Rama was already 200,000 kilometers away, and NORTON and his team on Endeavour were going through the data over and over again until they had to come to the incredible conclusion that perhaps Rama’s computer, after millions of years of safe navigation, had made a trivial error, perhaps simply changing a plus sign to a minus sign in some equation, and that it was moving faster than ever before, Falling fast into the sun. When NORTON thought that the wonders he had seen at Ramori were about to disappear, he was filled with sorrow and regret.
“High up in the sun’s outer atmosphere there appears a shimmering pipe a hundred thousand kilometers long. It curves slightly along the path of Rama, and Rama itself — or the protective shell around him — looks like a shiny bullet, ghostly flying faster and faster along a tube through the sun’s corona.

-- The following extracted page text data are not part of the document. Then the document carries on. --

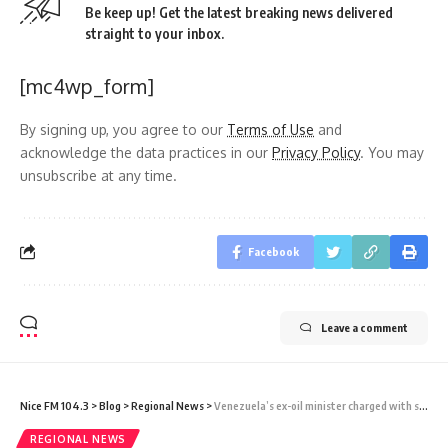
Be keep up! Get the latest breaking news delivered
straight to your inbox.
[mc4wp_form]
By signing up, you agree to our
Terms of Use
and
acknowledge the data practices in our
Privacy Policy
. You may
unsubscribe at any time.
Facebook
Leave a comment
Nice FM 104.3
>
Blog
>
Regional News
>
Venezuela’s ex-oil minister charged with stealing millions from state oil company
REGIONAL NEWS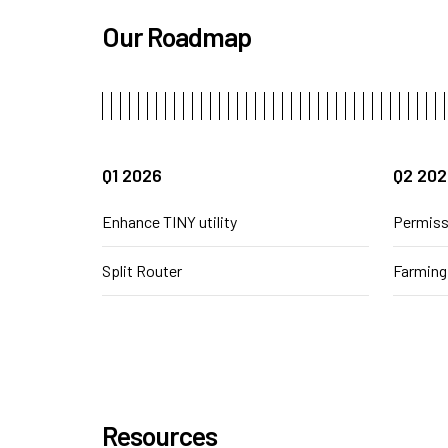
Our Roadmap
Q1 2026
Q2 202
Enhance TINY utility
Permiss
Split Router
Farming
Resources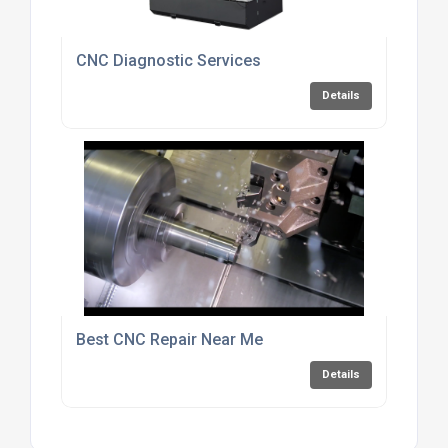
CNC Diagnostic Services
Details
Best CNC Repair Near Me
Details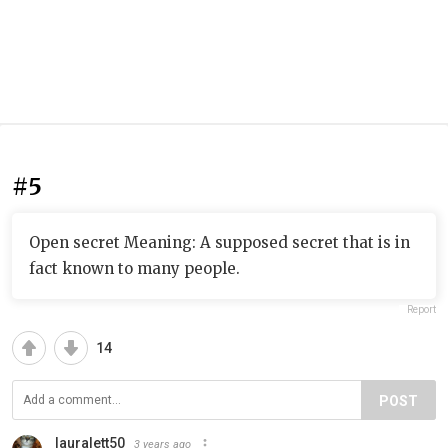
#5
Open secret Meaning: A supposed secret that is in
fact known to many people.
Report
14
POST
lauralett50
3 years ago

Now the Rama’s strategy was clear — they had come so close to the sun in order to extract its energy from its source, so that they could gain greater speed towards their ultimate goal, which no one knew about…”
Despite the excitement, speculation, doubt, bewilderment, curiosity, hostility, or worship that has been found in Rama, it has treated the solar system as a gas station — a supply station — whatever you want to call it, and then continued on its way, passing us by, ignoring humanity.
God laughs when man thinks.
After reading the novel, I found myself spending nearly six hours on the plain, among the mysteries and wonders of Captain NORTON and the others, while perhaps Sir Arthur Clarke, the author, was sipping his English tea in the five dimensions of Interstellar, watching how, over the years, different languages have been used in various parts of the globe, Meeting Rama — he must have smiled.